Every HTML document should conform to the HTML SGML DTD, the formal Document Type Definition that defines the HTML standard. The DTD defines the tags and syntax that are used to create an HTML document. You can inform the browser which DTD your document complies with by placing a special Standard Generalized Markup Language (SGML) command in the first line of the document:
<!DOCTYPE HTML PUBLIC "-//W3C//DTD HTML 4.01//EN">
This cryptic message indicates that your document is intended to
be compliant with the HTML 4.01 final DTD defined by the World Wide Web
Consortium (W3C). Other versions of the DTD define more restricted
versions of the HTML standard, and not all browsers support all versions
of the HTML DTD. In fact, specifying any other <!DOCTYPE>
may cause the browser to
misinterpret your document when displaying it for the user. It's also
unclear what <!DOCTYPE>
to use
if you include nonstandard, albeit popular extensions in the HTML
document—even for the deprecated HTML 3.0 standard, for which a DTD was
never released.
HTML developers are increasingly including an appropriate SGML DOCTYPE command as a prefix in their HTML documents. Because of the confusion of versions and standards, if you do choose to include a DOCTYPE in your HTML document, choose the appropriate one to ensure that your document is rendered correctly.
For XHTML authors, we do strongly recommend that you include the proper DOCTYPE statement in your XHTML documents, in conformance with XML standards. Read Chapters 15 and 16 for more about DTDs and the XML and XHTML standards.

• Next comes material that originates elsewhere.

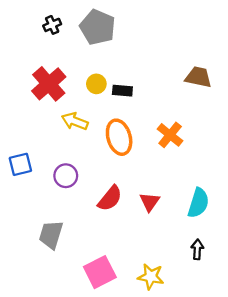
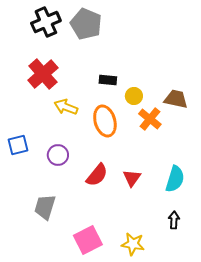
black cross: (52, 25) -> (46, 22), size x1.8
brown trapezoid: (198, 77) -> (176, 99), moved
yellow circle: (96, 84) -> (134, 96), moved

As we saw earlier, the <html>
and </html>
tags serve to delimit the
beginning and end of a document. Since the typical browser can easily
infer from the enclosed source that it is an HTML or XHTML document,
you don't really need to include the tag in your source HTML
document.
That said, it's considered good form to include this tag so that
other tools, particularly more mundane text-processing ones, can
recognize your document as an HTML document. At the very least, the
presence of the beginning and end <html>
tags ensures that the beginning
or the end of the document has not inadvertently been deleted.
Besides, XHTML requires the <html>
and </html>
tags.
Between <html>
and
</html>
are the document's
head and body. Within the head, you'll find tags that identify the
document and define its place within a document collection. Within the
body is the actual document content, defined by tags that determine
the layout and appearance of the document text. As you might expect,
the document head is contained within <head>
and </head>
tags and the body is within
<body>
and </body>
tags, all of which we define
in more detail later in this chapter.[*]
By far, the most common form of the <html>
tag is simply:
<html>
document head and body content
</html>
The dir
attribute
specifies in which direction the browser should render text within
the containing element. When used within the <html>
tag, it determines how text
will be presented within the entire document. When used within
another tag, it controls the text's direction for just the content
of that tag.
By default, the value of this tag is ltr
, indicating that text is presented to
the user left to right. Use the other value, rtl
, to display text right to left, for
languages like Arabic and Hebrew. Of course, the results depend on
your content and the browser's support of HTML 4 or XHTML. Netscape
and Internet Explorer versions 4 and earlier ignore the dir
attribute. The HTML 4-compliant
Internet Explorer versions 5 and 6 simply right-justify (dir=rtl
) the text, although if you look
closely at Figure 3-2,
you'll notice that the browser moves the punctuation (the period) to
the other side of the sentence. Netscape 6 right-justified
everything, including the ending period, but versions 7 and 8 did
not (yet another sign that the browser wars are over):
<html dir=rtl> <head> <title>Display Directions</title> </head> <body> This is how IE 6 renders right-to-left directed text. </body> </html>
When included within the <html>
tag, the lang
attribute specifies the language you've generally used within the
document. When used within other tags, the lang
attribute specifies the language you
used within that tag's content. Ideally, browsers eventually will
use lang
to better render the
text for the user.
Set the value of the lang
attribute to an ISO-639 standard two-character language code. You
may also indicate a dialect by following the International
Organization for Standardization (ISO) language code with a dash and
a subcode name. For example, "en" is the ISO language code for
English; "en-US" is the complete code for U.S. English. Other common
language codes include "fr" (French), "de" (German), "it" (Italian),
"nl" (Dutch), "el" (Greek), "es" (Spanish), "pt" (Portuguese), "ar"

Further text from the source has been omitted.